* **Instructions for the task**:
An exact transcription is needed, starting at the line containing "Sustainability" and running through the last line of the records, with every picture left out.

* **Data extract**:
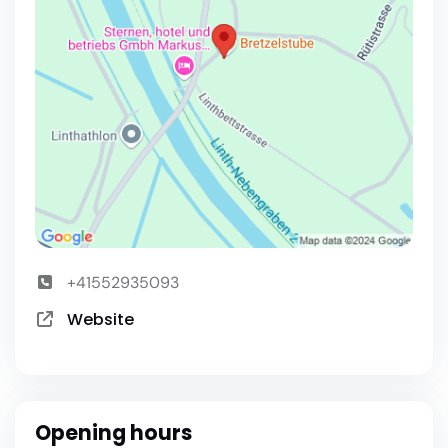
+41552935093
Website
Opening hours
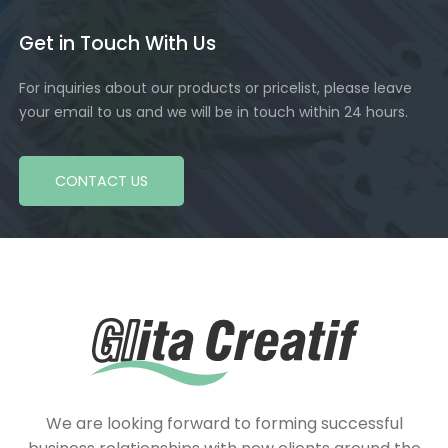
Get in Touch With Us
For inquiries about our products or pricelist, please leave
your email to us and we will be in touch within 24 hours.
CONTACT US
We are looking forward to forming successful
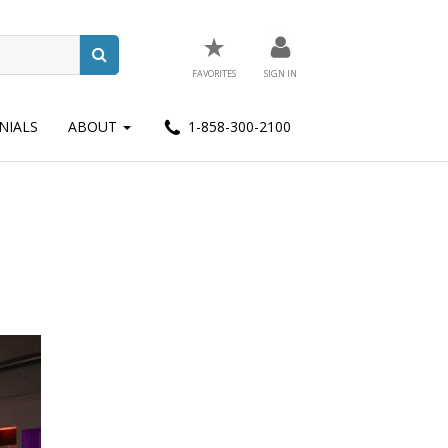
★
FAVORITES
SIGN IN
NIALS
ABOUT
1-858-300-2100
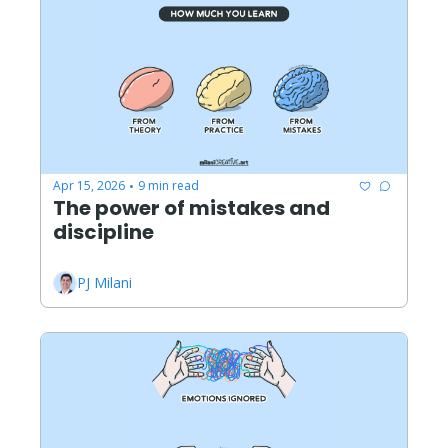
Apr 15, 2026
9 min read
•
The power of mistakes and 
discipline
PJ Milani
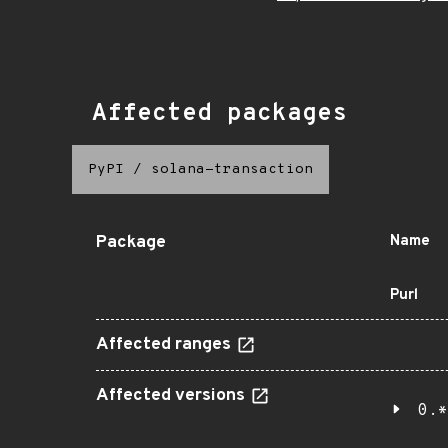
Affected packages
PyPI
/
solana-transaction
Package
Name
Purl
Affected ranges
Affected versions
0.*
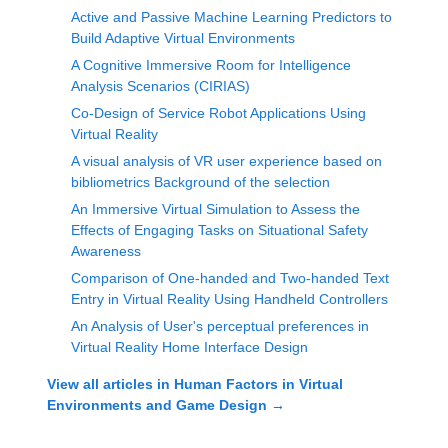
Active and Passive Machine Learning Predictors to
Build Adaptive Virtual Environments
A Cognitive Immersive Room for Intelligence
Analysis Scenarios (CIRIAS)
Co-Design of Service Robot Applications Using
Virtual Reality
A visual analysis of VR user experience based on
bibliometrics Background of the selection
An Immersive Virtual Simulation to Assess the
Effects of Engaging Tasks on Situational Safety
Awareness
Comparison of One-handed and Two-handed Text
Entry in Virtual Reality Using Handheld Controllers
An Analysis of User's perceptual preferences in
Virtual Reality Home Interface Design
View all articles in
Human Factors in Virtual
Environments and Game Design
→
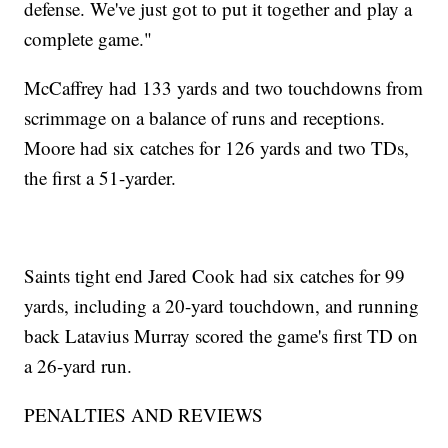
defense. We've just got to put it together and play a
complete game."
McCaffrey had 133 yards and two touchdowns from
scrimmage on a balance of runs and receptions.
Moore had six catches for 126 yards and two TDs,
the first a 51-yarder.
Saints tight end Jared Cook had six catches for 99
yards, including a 20-yard touchdown, and running
back Latavius Murray scored the game's first TD on
a 26-yard run.
PENALTIES AND REVIEWS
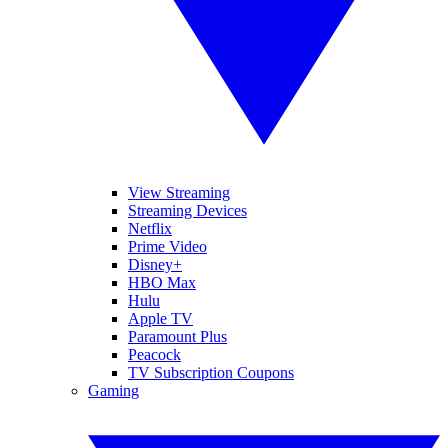
View Streaming
Streaming Devices
Netflix
Prime Video
Disney+
HBO Max
Hulu
Apple TV
Paramount Plus
Peacock
TV Subscription Coupons
Gaming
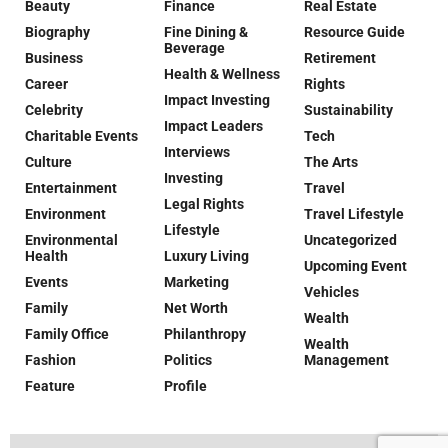
Beauty
Finance
Real Estate
Biography
Fine Dining &
Resource Guide
Beverage
Business
Retirement
Health & Wellness
Career
Rights
Impact Investing
Celebrity
Sustainability
Impact Leaders
Charitable Events
Tech
Interviews
Culture
The Arts
Investing
Entertainment
Travel
Legal Rights
Environment
Travel Lifestyle
Lifestyle
Environmental
Uncategorized
Health
Luxury Living
Upcoming Event
Events
Marketing
Vehicles
Family
Net Worth
Wealth
Family Office
Philanthropy
Wealth
Fashion
Politics
Management
Feature
Profile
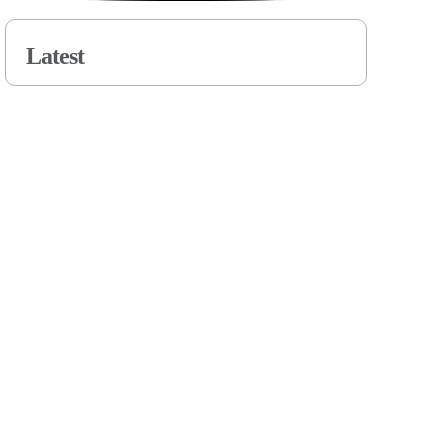
Latest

* **Result of the exercise**:
Sustainability
Impact Leaders
Charitable Events
Tech
Interviews
Culture
The Arts
Investing
Entertainment
Travel
Legal Rights
Environment
Travel Lifestyle
Lifestyle
Environmental
Uncategorized
Health
Luxury Living
Upcoming Event
Events
Marketing
Vehicles
Family
Net Worth
Wealth
Family Office
Philanthropy
Wealth
Fashion
Politics
Management
Feature
Profile
Latest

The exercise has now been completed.